Penn State | IST 597: Special Topics on AI/DS | Fall 2022

  • Time and location: Tuesday & Thursday, 9:05 am - 10:20 am

  • Instructor: Hadi Hosseini

  • Office hours: Wednesday 11:00 am - 12:00 pm on Zoom (or in person: Westgate Building E377)

Fairness, Incentives, and Mechanism Design is a graduate-level course that surveys the principles and algorithmic foundations of robust decision-making with provable societal guarantees that are primary building blocks in the grand scheme of Artificial Intelligence (AI) and economics for social good.
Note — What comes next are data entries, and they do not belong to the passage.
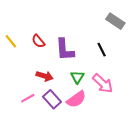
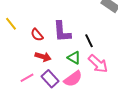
red semicircle: (38, 41) -> (37, 35), moved
black line: (102, 50) -> (89, 41), moved
green triangle: (77, 77) -> (74, 58), turned -32

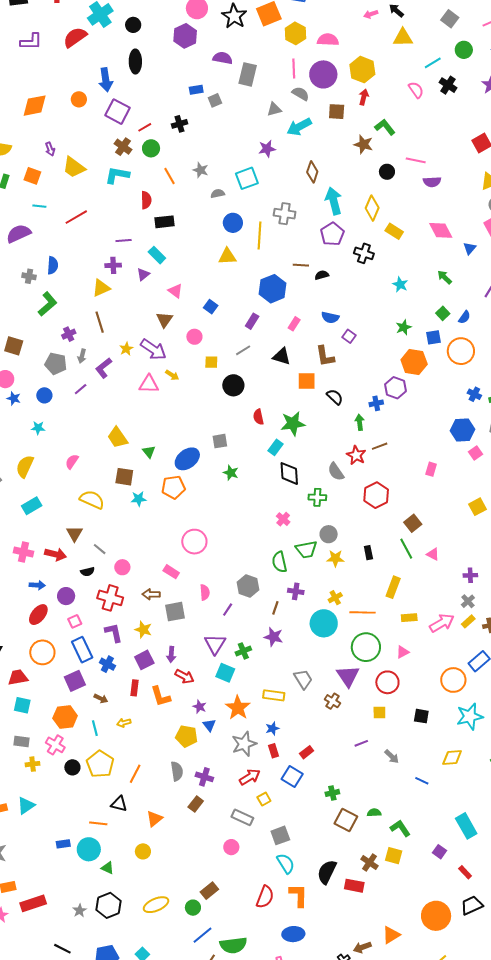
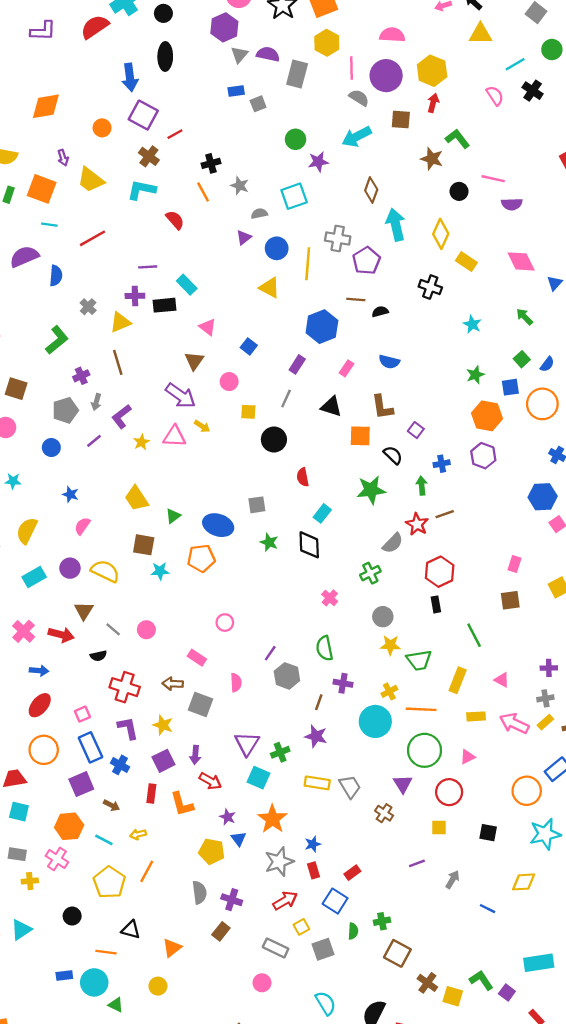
yellow hexagon: (295, 33) -> (327, 43), moved
orange circle: (79, 99) -> (102, 128), moved
gray triangle: (274, 109) -> (239, 55), moved, turned -35
black cross: (179, 124) -> (211, 163), moved
green circle: (151, 148) -> (296, 139), moved
orange square: (32, 176) -> (42, 189), size x1.4
red semicircle: (146, 200) -> (175, 220), turned -42
black rectangle: (164, 222) -> (165, 305), moved
purple pentagon: (332, 234) -> (366, 261), moved
yellow triangle: (227, 256) -> (270, 288), turned 30
blue semicircle: (53, 265) -> (56, 276), moved
purple triangle: (143, 274) -> (244, 237), moved
gray cross: (29, 276) -> (88, 307), moved, turned 32
purple square: (349, 336) -> (416, 430), moved
yellow star: (126, 349) -> (141, 442), moved
gray line: (243, 350) -> (286, 399), turned -35
gray pentagon: (56, 364) -> (65, 410), turned -30
purple hexagon: (395, 388) -> (483, 456), moved
blue star: (14, 398) -> (70, 494), moved
green star: (293, 424) -> (371, 490), moved
cyan star: (38, 428) -> (13, 481), moved
green triangle: (149, 452) -> (173, 516), turned 32
blue ellipse: (187, 459) -> (218, 525), turned 55
pink rectangle: (431, 469) -> (515, 564), moved
gray semicircle: (336, 472) -> (393, 543), turned -102
black diamond: (289, 473) -> (309, 545), moved
green cross: (317, 497) -> (370, 573), turned -30
brown square: (413, 523) -> (510, 600), moved, turned 30
pink circle: (194, 542) -> (225, 623), size x0.6
green trapezoid: (306, 549) -> (419, 660), moved
pink cross: (24, 552) -> (24, 631), turned 30
black rectangle: (368, 553) -> (436, 604), moved
pink triangle: (433, 554) -> (502, 680), moved
pink circle: (122, 567) -> (146, 630), moved
purple circle: (66, 596) -> (70, 568), moved
gray cross: (468, 601) -> (545, 698), turned 32
purple line: (228, 610) -> (270, 653), moved
gray square: (175, 612) -> (201, 705), turned 30
pink arrow: (442, 623) -> (514, 723), turned -125
purple triangle: (348, 676) -> (403, 784), size x0.7
yellow rectangle: (274, 695) -> (317, 783), moved
cyan line: (95, 728) -> (104, 840), turned -49
gray arrow: (392, 757) -> (453, 880), turned -105
black circle: (72, 767) -> (72, 916), moved
orange line: (135, 774) -> (147, 871), moved
green semicircle: (374, 813) -> (353, 931), moved, turned 96
cyan rectangle: (466, 826) -> (539, 963), turned -70
green L-shape: (400, 828) -> (481, 980), moved
gray square: (280, 835) -> (323, 949), moved
brown cross: (369, 863) -> (427, 983), moved

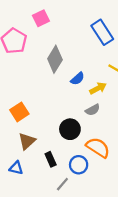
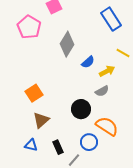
black rectangle: (51, 159) -> (58, 147), moved

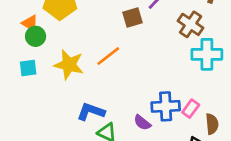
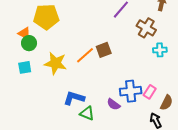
brown square: (133, 18) -> (104, 50), moved
cyan cross: (207, 54) -> (160, 50), size x0.6
brown semicircle: (212, 124) -> (166, 103), turned 35

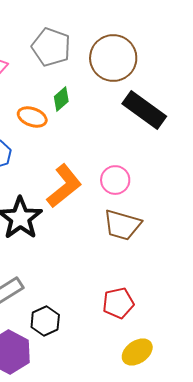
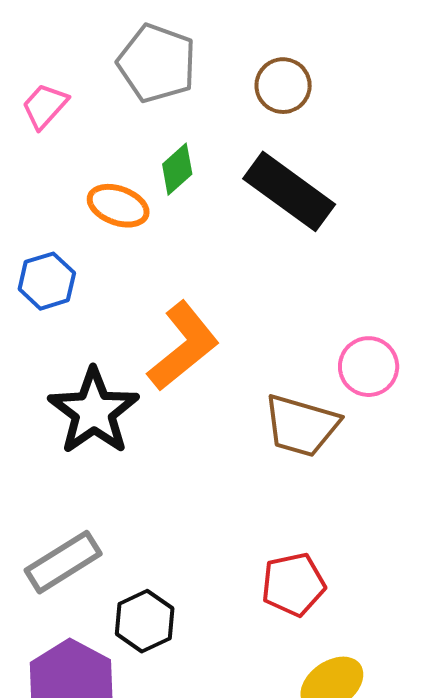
brown circle: (113, 58) -> (283, 86), size x0.6
black rectangle: (144, 110) -> (289, 191), moved
pink circle: (115, 180) -> (369, 367), moved

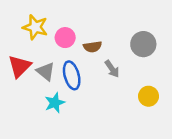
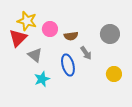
red triangle: (20, 66) -> (18, 38), moved
blue ellipse: (72, 75) -> (68, 65), moved

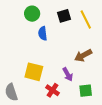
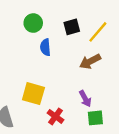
yellow line: (86, 20) -> (98, 32), turned 66
brown arrow: (83, 55) -> (90, 62), moved
purple arrow: (68, 74) -> (85, 99), moved

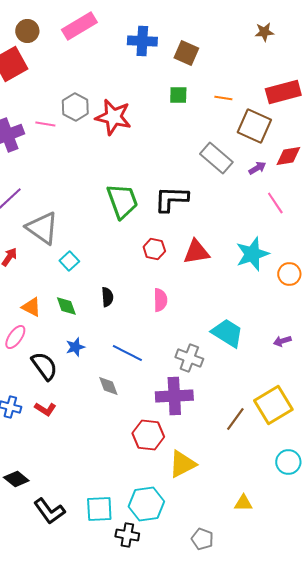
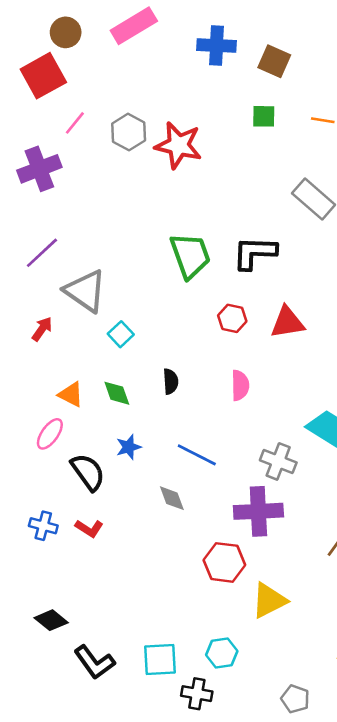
pink line: (45, 124) -> (75, 123), moved, turned -60
cyan hexagon: (146, 504) -> (222, 653), size x0.7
The course introduces the foundations for fair and efficient decision making when multiple interested parties such as humans, institutions, or autonomous agents interact with one another. Topics include concepts within mechanism design and social choice such as preference aggregation, fair division, matching theory, and applications such as crowdsourcing and healthcare resource allocation.

Evaluation: course evaluation is based on homework assignments (2 x 10%), paper critiques (20%), participation (15%), and a course project (45%). The projects should include solid and non-trivial implementations and/or novel research questions.

Textbooks

The following books are not required but highly recommended. These books are generally available online for free.

  • Handbook of Computational Social Choice
    Felix Brandt, Vincent Conitzer, Ulle Endriss, Jérôme Lang, and Ariel D. Procaccia, Cambridge University Press, 2016.

  • Economics and Computation: An Introduction to Algorithmic Game Theory, Computational Social Choice, and Fair Division
    Editors Jörg Rothe, Springer-Verlag Berlin Heidelberg 2016.

  • Multiagent Systems: Algorithmic, Game-Theoretic, and Logical Foundations
    Kevin Leyton-Brown and Yoav Shoham, Cambridge University Press.